Items from a dataset
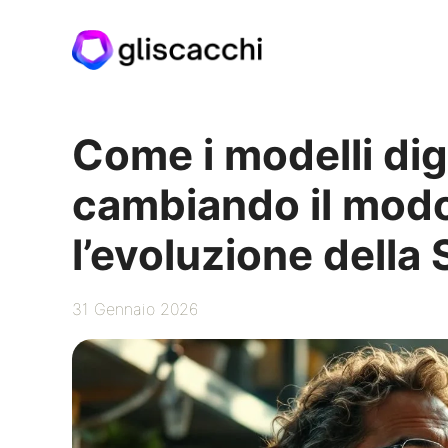
Vai
al
contenuto
Come i modelli dig
cambiando il modo
l’evoluzione della
31 Gennaio 2026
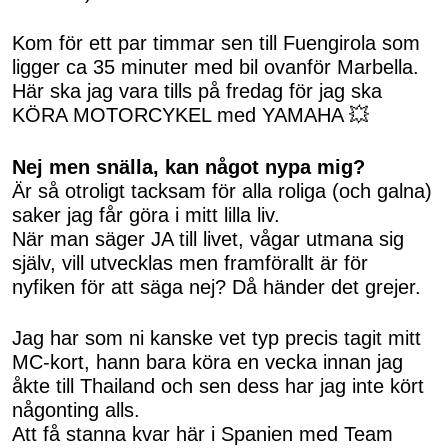
Kom för ett par timmar sen till Fuengirola som
ligger ca 35 minuter med bil ovanför Marbella.
Här ska jag vara tills på fredag för jag ska
KÖRA MOTORCYKEL med YAMAHA 💥
Nej men snälla, kan något nypa mig?
Är så otroligt tacksam för alla roliga (och galna)
saker jag får göra i mitt lilla liv.
När man säger JA till livet, vågar utmana sig
själv, vill utvecklas men framförallt är för
nyfiken för att säga nej? Då händer det grejer.
Jag har som ni kanske vet typ precis tagit mitt
MC-kort, hann bara köra en vecka innan jag
åkte till Thailand och sen dess har jag inte kört
någonting alls.
Att få stanna kvar här i Spanien med Team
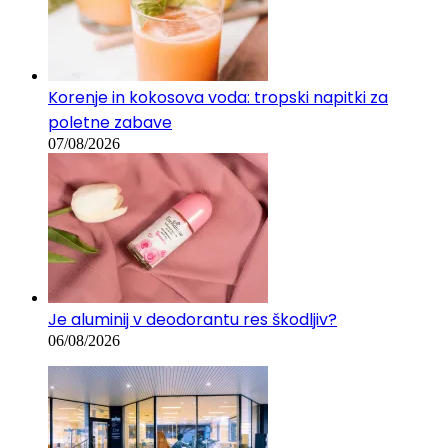
Korenje in kokosova voda: tropski napitki za
poletne zabave
07/08/2026
Je aluminij v deodorantu res škodljiv?
06/08/2026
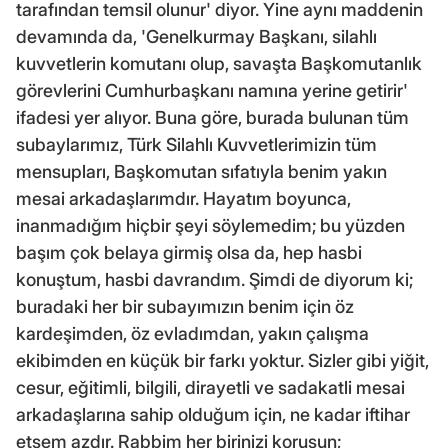
tarafından temsil olunur' diyor. Yine aynı maddenin
devamında da, 'Genelkurmay Başkanı, silahlı
kuvvetlerin komutanı olup, savaşta Başkomutanlık
görevlerini Cumhurbaşkanı namına yerine getirir'
ifadesi yer alıyor. Buna göre, burada bulunan tüm
subaylarımız, Türk Silahlı Kuvvetlerimizin tüm
mensupları, Başkomutan sıfatıyla benim yakın
mesai arkadaşlarımdır. Hayatım boyunca,
inanmadığım hiçbir şeyi söylemedim; bu yüzden
başım çok belaya girmiş olsa da, hep hasbi
konuştum, hasbi davrandım. Şimdi de diyorum ki;
buradaki her bir subayımızın benim için öz
kardeşimden, öz evladımdan, yakın çalışma
ekibimden en küçük bir farkı yoktur. Sizler gibi yiğit,
cesur, eğitimli, bilgili, dirayetli ve sadakatli mesai
arkadaşlarına sahip olduğum için, ne kadar iftihar
etsem azdır. Rabbim her birinizi korusun;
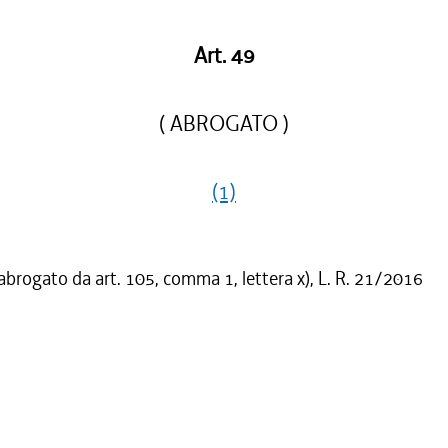
Art. 49
( ABROGATO )
(1)
 abrogato da art. 105, comma 1, lettera x), L. R. 21/2016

▶ **Exercise prompt**: Would you set down the records exactly, with no pictures included?

▶ **Response below**:
Vai
al
contenuto
Come i modelli dig
cambiando il modo
l’evoluzione della
31 Gennaio 2026
Kom för ett par timmar sen till Fuengirola som
ligger ca 35 minuter med bil ovanför Marbella.
Här ska jag vara tills på fredag för jag ska
KÖRA MOTORCYKEL med YAMAHA 💥
Nej men snälla, kan något nypa mig?
Är så otroligt tacksam för alla roliga (och galna)
saker jag får göra i mitt lilla liv.
När man säger JA till livet, vågar utmana sig
själv, vill utvecklas men framförallt är för
nyfiken för att säga nej? Då händer det grejer.
Jag har som ni kanske vet typ precis tagit mitt
MC-kort, hann bara köra en vecka innan jag
åkte till Thailand och sen dess har jag inte kört
någonting alls.
Att få stanna kvar här i Spanien med Team
Korenje in kokosova voda: tropski napitki za
poletne zabave
07/08/2026
Je aluminij v deodorantu res škodljiv?
06/08/2026
tarafından temsil olunur' diyor. Yine aynı maddenin
devamında da, 'Genelkurmay Başkanı, silahlı
kuvvetlerin komutanı olup, savaşta Başkomutanlık
görevlerini Cumhurbaşkanı namına yerine getirir'
ifadesi yer alıyor. Buna göre, burada bulunan tüm
subaylarımız, Türk Silahlı Kuvvetlerimizin tüm
mensupları, Başkomutan sıfatıyla benim yakın
mesai arkadaşlarımdır. Hayatım boyunca,
inanmadığım hiçbir şeyi söylemedim; bu yüzden
başım çok belaya girmiş olsa da, hep hasbi
konuştum, hasbi davrandım. Şimdi de diyorum ki;
buradaki her bir subayımızın benim için öz
kardeşimden, öz evladımdan, yakın çalışma
ekibimden en küçük bir farkı yoktur. Sizler gibi yiğit,
cesur, eğitimli, bilgili, dirayetli ve sadakatli mesai
arkadaşlarına sahip olduğum için, ne kadar iftihar
etsem azdır. Rabbim her birinizi korusun;
Art. 49
( ABROGATO )
(1)
 abrogato da art. 105, comma 1, lettera x), L. R. 21/2016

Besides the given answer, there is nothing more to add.